* **Material for this exercise**:
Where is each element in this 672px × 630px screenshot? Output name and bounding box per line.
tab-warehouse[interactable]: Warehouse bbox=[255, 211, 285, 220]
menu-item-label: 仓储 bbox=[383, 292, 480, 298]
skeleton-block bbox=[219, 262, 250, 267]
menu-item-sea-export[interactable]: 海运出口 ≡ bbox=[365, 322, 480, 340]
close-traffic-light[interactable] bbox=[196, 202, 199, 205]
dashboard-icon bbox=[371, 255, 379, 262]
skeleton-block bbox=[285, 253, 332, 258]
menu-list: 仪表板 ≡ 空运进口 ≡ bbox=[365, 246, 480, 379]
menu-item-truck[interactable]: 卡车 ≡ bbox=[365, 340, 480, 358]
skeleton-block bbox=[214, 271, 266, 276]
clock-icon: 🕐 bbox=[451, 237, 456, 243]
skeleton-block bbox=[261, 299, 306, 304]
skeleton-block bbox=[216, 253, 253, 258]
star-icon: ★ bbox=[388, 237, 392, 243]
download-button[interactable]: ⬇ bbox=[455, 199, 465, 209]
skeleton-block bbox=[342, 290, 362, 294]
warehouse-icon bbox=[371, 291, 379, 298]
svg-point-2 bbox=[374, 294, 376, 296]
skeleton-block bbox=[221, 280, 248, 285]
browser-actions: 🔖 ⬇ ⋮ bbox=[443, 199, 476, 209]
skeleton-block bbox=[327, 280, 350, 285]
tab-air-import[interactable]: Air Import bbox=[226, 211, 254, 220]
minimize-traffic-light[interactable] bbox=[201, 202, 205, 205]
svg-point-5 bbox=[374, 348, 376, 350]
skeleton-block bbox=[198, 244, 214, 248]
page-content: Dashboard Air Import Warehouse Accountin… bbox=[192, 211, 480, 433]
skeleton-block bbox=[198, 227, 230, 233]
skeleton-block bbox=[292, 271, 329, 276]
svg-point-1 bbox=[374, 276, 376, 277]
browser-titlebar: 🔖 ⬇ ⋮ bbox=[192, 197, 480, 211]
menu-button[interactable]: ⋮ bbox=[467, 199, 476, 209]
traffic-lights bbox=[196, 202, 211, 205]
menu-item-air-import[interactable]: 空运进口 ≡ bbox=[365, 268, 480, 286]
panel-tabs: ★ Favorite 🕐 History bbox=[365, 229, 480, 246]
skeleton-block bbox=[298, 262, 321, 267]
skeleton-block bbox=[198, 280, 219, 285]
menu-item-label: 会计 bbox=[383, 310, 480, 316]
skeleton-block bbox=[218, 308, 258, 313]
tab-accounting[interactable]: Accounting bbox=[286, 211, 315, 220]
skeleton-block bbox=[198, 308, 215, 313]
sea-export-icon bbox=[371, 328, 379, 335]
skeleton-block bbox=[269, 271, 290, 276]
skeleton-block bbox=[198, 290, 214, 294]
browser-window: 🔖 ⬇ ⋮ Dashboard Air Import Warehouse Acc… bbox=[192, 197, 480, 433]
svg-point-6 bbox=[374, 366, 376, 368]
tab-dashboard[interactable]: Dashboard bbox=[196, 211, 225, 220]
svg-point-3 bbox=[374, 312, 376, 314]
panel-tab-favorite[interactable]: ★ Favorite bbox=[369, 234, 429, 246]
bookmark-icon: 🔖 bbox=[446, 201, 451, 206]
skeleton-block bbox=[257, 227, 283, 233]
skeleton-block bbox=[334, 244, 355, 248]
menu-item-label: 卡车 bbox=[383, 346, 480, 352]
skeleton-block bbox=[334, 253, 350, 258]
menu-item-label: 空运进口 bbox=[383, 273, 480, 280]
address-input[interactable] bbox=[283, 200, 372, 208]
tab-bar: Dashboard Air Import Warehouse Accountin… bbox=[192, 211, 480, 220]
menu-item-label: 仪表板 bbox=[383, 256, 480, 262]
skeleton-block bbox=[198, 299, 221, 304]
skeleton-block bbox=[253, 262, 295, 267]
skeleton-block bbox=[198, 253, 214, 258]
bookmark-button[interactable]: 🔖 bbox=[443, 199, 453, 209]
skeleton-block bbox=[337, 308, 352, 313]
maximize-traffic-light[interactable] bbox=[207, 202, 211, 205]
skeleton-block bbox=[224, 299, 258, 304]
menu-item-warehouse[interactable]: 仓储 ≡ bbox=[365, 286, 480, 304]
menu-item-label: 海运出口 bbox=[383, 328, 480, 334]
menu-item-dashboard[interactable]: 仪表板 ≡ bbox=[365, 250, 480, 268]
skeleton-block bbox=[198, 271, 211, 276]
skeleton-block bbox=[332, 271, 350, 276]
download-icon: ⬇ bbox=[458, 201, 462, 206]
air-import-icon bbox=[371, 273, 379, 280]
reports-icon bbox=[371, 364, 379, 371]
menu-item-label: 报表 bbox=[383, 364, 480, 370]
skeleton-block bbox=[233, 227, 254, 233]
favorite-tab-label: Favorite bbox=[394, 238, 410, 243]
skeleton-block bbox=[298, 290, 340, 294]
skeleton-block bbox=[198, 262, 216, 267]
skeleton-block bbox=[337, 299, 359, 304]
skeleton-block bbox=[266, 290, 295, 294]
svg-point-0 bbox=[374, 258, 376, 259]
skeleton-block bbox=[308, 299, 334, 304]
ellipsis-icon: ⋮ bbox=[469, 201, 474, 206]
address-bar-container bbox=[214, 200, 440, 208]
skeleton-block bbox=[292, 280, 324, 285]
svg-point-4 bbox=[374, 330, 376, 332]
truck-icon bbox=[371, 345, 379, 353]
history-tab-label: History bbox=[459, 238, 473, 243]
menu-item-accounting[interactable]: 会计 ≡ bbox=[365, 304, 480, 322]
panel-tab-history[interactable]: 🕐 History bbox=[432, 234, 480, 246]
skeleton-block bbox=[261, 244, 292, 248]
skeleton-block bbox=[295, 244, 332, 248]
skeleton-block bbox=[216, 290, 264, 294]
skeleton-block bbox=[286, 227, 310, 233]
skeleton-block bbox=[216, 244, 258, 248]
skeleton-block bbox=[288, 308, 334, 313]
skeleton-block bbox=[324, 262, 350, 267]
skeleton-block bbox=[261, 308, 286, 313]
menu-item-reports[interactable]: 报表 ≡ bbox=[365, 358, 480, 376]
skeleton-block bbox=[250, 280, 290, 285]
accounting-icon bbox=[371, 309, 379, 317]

* **Assignment**: An accurate, complete transcription of the records above is needed.

* **Solution for this problem**:
Where is each element in this 672px × 630px screenshot? Output name and bounding box per line.
tab-warehouse[interactable]: Warehouse bbox=[255, 211, 285, 220]
menu-item-label: 仓储 bbox=[383, 292, 480, 298]
skeleton-block bbox=[219, 262, 250, 267]
menu-item-sea-export[interactable]: 海运出口 ≡ bbox=[365, 322, 480, 340]
close-traffic-light[interactable] bbox=[196, 202, 199, 205]
dashboard-icon bbox=[371, 255, 379, 262]
skeleton-block bbox=[285, 253, 332, 258]
menu-list: 仪表板 ≡ 空运进口 ≡ bbox=[365, 246, 480, 379]
menu-item-truck[interactable]: 卡车 ≡ bbox=[365, 340, 480, 358]
skeleton-block bbox=[214, 271, 266, 276]
clock-icon: 🕐 bbox=[451, 237, 456, 243]
skeleton-block bbox=[261, 299, 306, 304]
skeleton-block bbox=[216, 253, 253, 258]
star-icon: ★ bbox=[388, 237, 392, 243]
download-button[interactable]: ⬇ bbox=[455, 199, 465, 209]
skeleton-block bbox=[342, 290, 362, 294]
warehouse-icon bbox=[371, 291, 379, 298]
svg-point-2 bbox=[374, 294, 376, 296]
skeleton-block bbox=[221, 280, 248, 285]
browser-actions: 🔖 ⬇ ⋮ bbox=[443, 199, 476, 209]
skeleton-block bbox=[327, 280, 350, 285]
tab-air-import[interactable]: Air Import bbox=[226, 211, 254, 220]
minimize-traffic-light[interactable] bbox=[201, 202, 205, 205]
svg-point-5 bbox=[374, 348, 376, 350]
skeleton-block bbox=[198, 244, 214, 248]
page-content: Dashboard Air Import Warehouse Accountin… bbox=[192, 211, 480, 433]
skeleton-block bbox=[198, 227, 230, 233]
skeleton-block bbox=[292, 271, 329, 276]
svg-point-1 bbox=[374, 276, 376, 277]
browser-titlebar: 🔖 ⬇ ⋮ bbox=[192, 197, 480, 211]
menu-button[interactable]: ⋮ bbox=[467, 199, 476, 209]
traffic-lights bbox=[196, 202, 211, 205]
menu-item-air-import[interactable]: 空运进口 ≡ bbox=[365, 268, 480, 286]
panel-tabs: ★ Favorite 🕐 History bbox=[365, 229, 480, 246]
skeleton-block bbox=[298, 262, 321, 267]
skeleton-block bbox=[198, 280, 219, 285]
menu-item-label: 会计 bbox=[383, 310, 480, 316]
skeleton-block bbox=[218, 308, 258, 313]
tab-accounting[interactable]: Accounting bbox=[286, 211, 315, 220]
skeleton-block bbox=[198, 308, 215, 313]
sea-export-icon bbox=[371, 328, 379, 335]
skeleton-block bbox=[269, 271, 290, 276]
skeleton-block bbox=[198, 290, 214, 294]
browser-window: 🔖 ⬇ ⋮ Dashboard Air Import Warehouse Acc… bbox=[192, 197, 480, 433]
svg-point-6 bbox=[374, 366, 376, 368]
tab-dashboard[interactable]: Dashboard bbox=[196, 211, 225, 220]
svg-point-3 bbox=[374, 312, 376, 314]
panel-tab-favorite[interactable]: ★ Favorite bbox=[369, 234, 429, 246]
bookmark-icon: 🔖 bbox=[446, 201, 451, 206]
skeleton-block bbox=[257, 227, 283, 233]
skeleton-block bbox=[334, 244, 355, 248]
menu-item-label: 卡车 bbox=[383, 346, 480, 352]
skeleton-block bbox=[334, 253, 350, 258]
menu-item-label: 空运进口 bbox=[383, 273, 480, 280]
address-input[interactable] bbox=[283, 200, 372, 208]
tab-bar: Dashboard Air Import Warehouse Accountin… bbox=[192, 211, 480, 220]
menu-item-label: 仪表板 bbox=[383, 256, 480, 262]
skeleton-block bbox=[198, 299, 221, 304]
skeleton-block bbox=[253, 262, 295, 267]
skeleton-block bbox=[198, 253, 214, 258]
bookmark-button[interactable]: 🔖 bbox=[443, 199, 453, 209]
skeleton-block bbox=[337, 308, 352, 313]
maximize-traffic-light[interactable] bbox=[207, 202, 211, 205]
skeleton-block bbox=[224, 299, 258, 304]
menu-item-warehouse[interactable]: 仓储 ≡ bbox=[365, 286, 480, 304]
menu-item-label: 海运出口 bbox=[383, 328, 480, 334]
menu-item-dashboard[interactable]: 仪表板 ≡ bbox=[365, 250, 480, 268]
skeleton-block bbox=[198, 271, 211, 276]
skeleton-block bbox=[332, 271, 350, 276]
download-icon: ⬇ bbox=[458, 201, 462, 206]
air-import-icon bbox=[371, 273, 379, 280]
reports-icon bbox=[371, 364, 379, 371]
menu-item-label: 报表 bbox=[383, 364, 480, 370]
skeleton-block bbox=[233, 227, 254, 233]
favorite-tab-label: Favorite bbox=[394, 238, 410, 243]
skeleton-block bbox=[298, 290, 340, 294]
skeleton-block bbox=[198, 262, 216, 267]
skeleton-block bbox=[337, 299, 359, 304]
skeleton-block bbox=[266, 290, 295, 294]
svg-point-0 bbox=[374, 258, 376, 259]
skeleton-block bbox=[308, 299, 334, 304]
ellipsis-icon: ⋮ bbox=[469, 201, 474, 206]
address-bar-container bbox=[214, 200, 440, 208]
skeleton-block bbox=[292, 280, 324, 285]
svg-point-4 bbox=[374, 330, 376, 332]
truck-icon bbox=[371, 345, 379, 353]
history-tab-label: History bbox=[459, 238, 473, 243]
menu-item-accounting[interactable]: 会计 ≡ bbox=[365, 304, 480, 322]
panel-tab-history[interactable]: 🕐 History bbox=[432, 234, 480, 246]
skeleton-block bbox=[261, 244, 292, 248]
skeleton-block bbox=[295, 244, 332, 248]
skeleton-block bbox=[216, 290, 264, 294]
skeleton-block bbox=[286, 227, 310, 233]
skeleton-block bbox=[216, 244, 258, 248]
skeleton-block bbox=[288, 308, 334, 313]
skeleton-block bbox=[324, 262, 350, 267]
skeleton-block bbox=[261, 308, 286, 313]
menu-item-reports[interactable]: 报表 ≡ bbox=[365, 358, 480, 376]
skeleton-block bbox=[250, 280, 290, 285]
accounting-icon bbox=[371, 309, 379, 317]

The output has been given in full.